Recorded data
····················

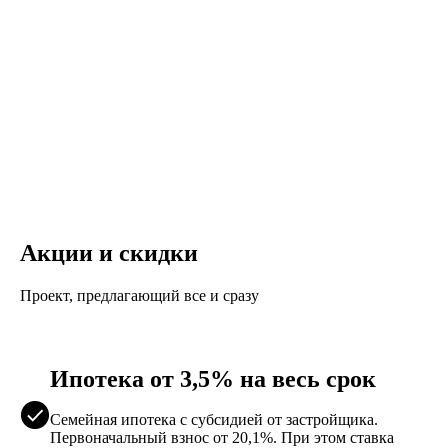
Акции и скидки
Проект, предлагающий все и сразу
Ипотека от 3,5% на весь срок
Семейная ипотека с субсидией от застройщика.
Первоначальный взнос от 20,1%. При этом ставка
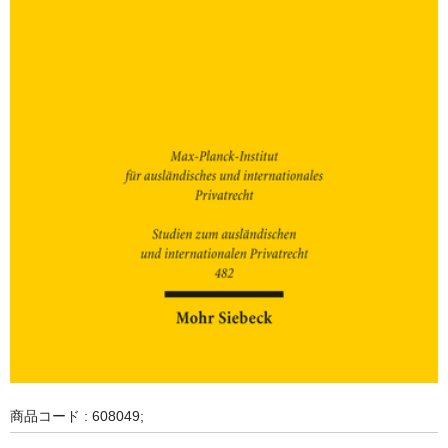
商品コード : 608049;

····················

EXERCISE DESCRIPTION
The expected output is every entry above, retyped exactly, with the pictures removed.

ANSWER TO THIS TASK
Акции и скидки
Проект, предлагающий все и сразу
Ипотека от 3,5% на весь срок
Семейная ипотека с субсидией от застройщика.
Первоначальный взнос от 20,1%. При этом ставка
商品コード : 608049;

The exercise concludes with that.